If you have had problems with frequent denials based on questions of medical necessity, for instance, you may want to check with the carrier and get its latest policies regarding coding for those particular conditions or services. Also get a list of the medical protocols it considers appropriate for how these services should be performed or what it feels are legitimate alternative treatments for these conditions.
• Medicare is this beneficiary’s secondary payer. One of Medicare’s new policing priorities when it comes to processing claims is to ensure it does not get struck paying the bill for patients who should have been covered by private insurance. This makes it important that you have patients update their information, including their most recent employment or retirement status and any alternative coverage each time they come in for a visit.
Tip: To avoid possible denials, consider asking patients to call Medicare and update their files themselves.
• Duplicative claims. If you are have a significant number of claims returned because they were duplicates of bills already submitted or currently being processed, check your computer software and billing system for possible bugs. If no problems are found there, you may have simply resubmitted too quickly a bill that needed additional information.

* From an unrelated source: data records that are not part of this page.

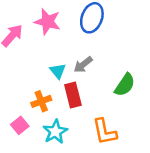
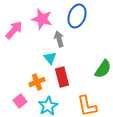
gray arrow: (83, 65) -> (59, 39), moved, turned 112

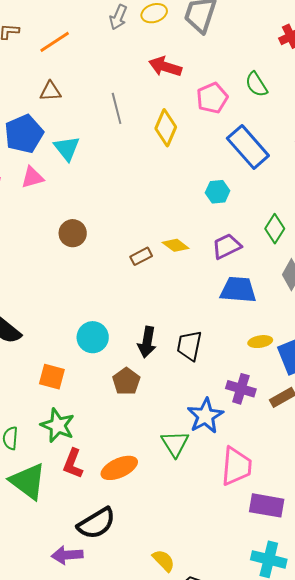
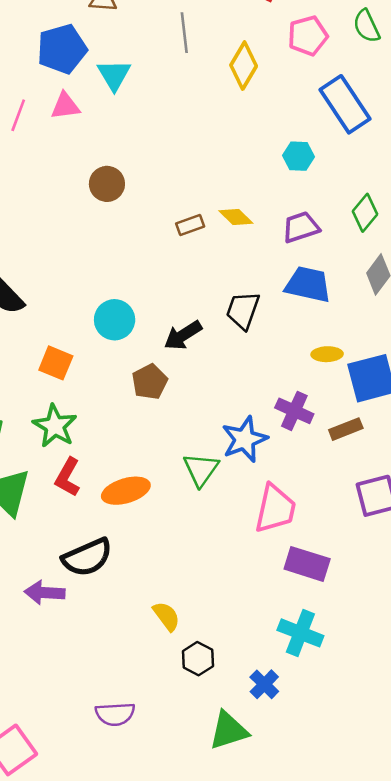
black arrow: (147, 342) -> (183, 335), turned 40
black trapezoid: (189, 346) -> (243, 310), moved

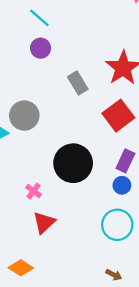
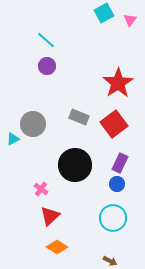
gray rectangle: (78, 83) -> (79, 117), moved, turned -36
orange diamond: (21, 268) -> (57, 247), moved

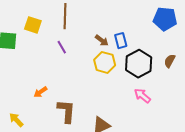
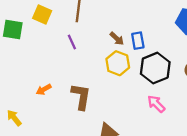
brown L-shape: (66, 111) -> (81, 96), moved

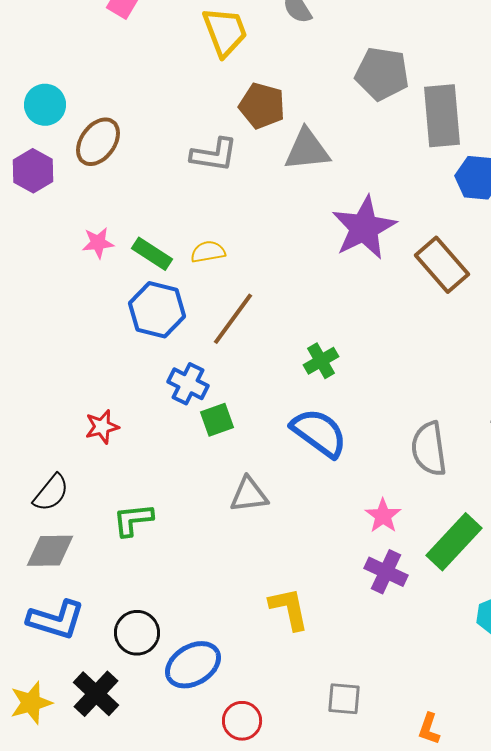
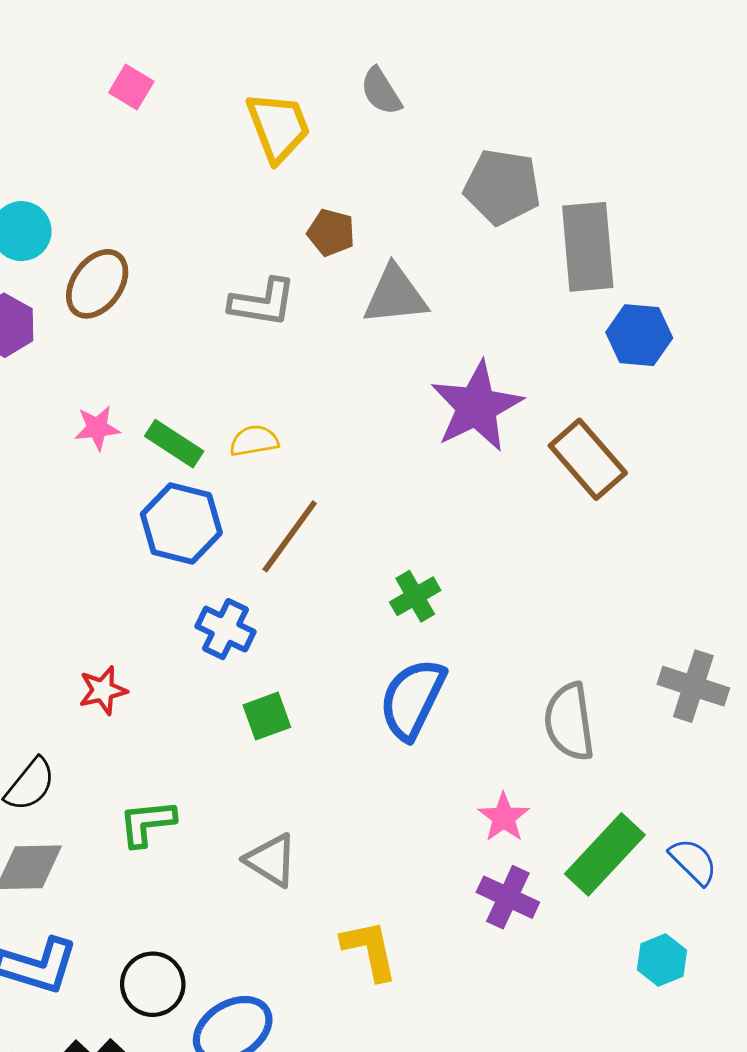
brown pentagon: (262, 106) -> (331, 233), size x0.7
green square: (217, 420) -> (267, 716), moved
blue semicircle: (319, 433) -> (412, 699), turned -100
gray triangle: (249, 495) -> (271, 860), moved, turned 39

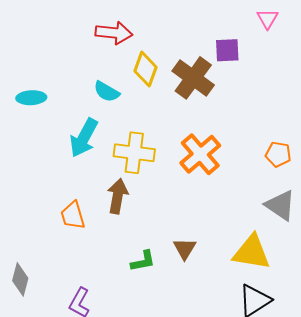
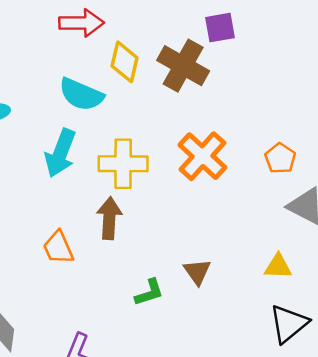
cyan semicircle: (107, 92) -> (81, 94), size x1.4
orange pentagon: (278, 154) -> (280, 158), moved, turned 30
yellow triangle: (252, 252) -> (278, 266), size x0.6

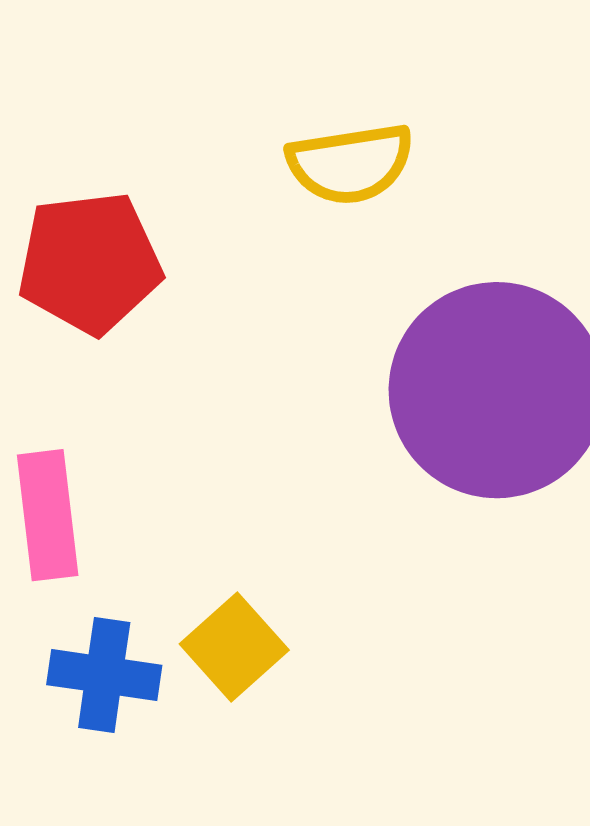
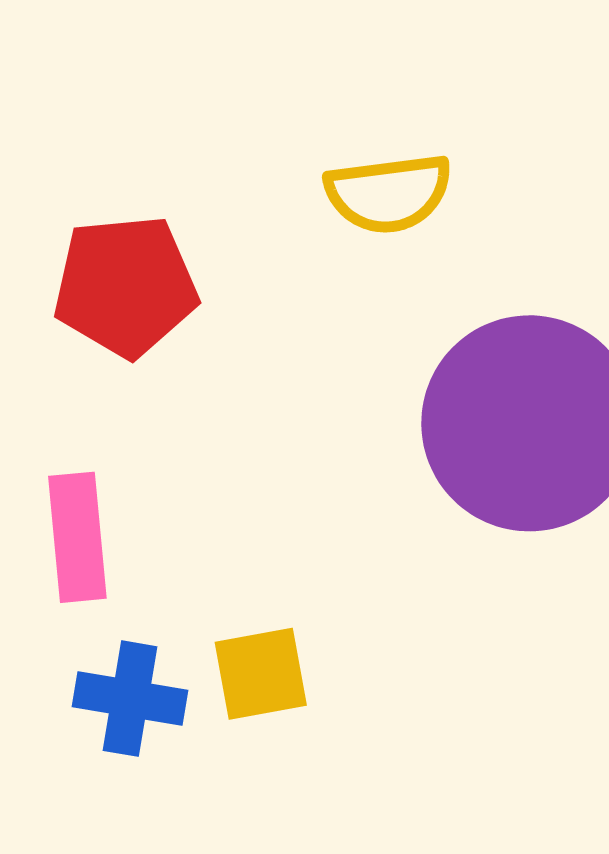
yellow square: (234, 647) -> (261, 674), turned 30

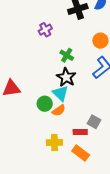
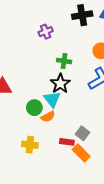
green cross: (67, 55) -> (64, 61), turned -32
yellow cross: (54, 143) -> (30, 145), moved
orange rectangle: (81, 153) -> (81, 153), moved

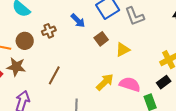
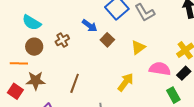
brown square: (101, 39) -> (107, 40), moved
brown circle: (25, 41) -> (34, 47), moved
pink semicircle: (130, 84) -> (160, 69), moved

• Incomplete or inaccurate physician ID and referral numbers. A simple cross-check of your claims processing software will validate whether the various physician identification and referral numbers required by Medicare have been correctly entered for each physician in your practice.
• Referrals. Well-designed forms and office procedures will help eliminate any referral-related payment problems.
Tip: Patient registration forms should have a space to list the physician who referred them to the practice. The same is true for charge slips so the treating physician has enough room to clearly write to whom they referred a patient. This information should be automatically logged into the patient’s computer file, with a cross-check to ensure the data are complete and included on the claim.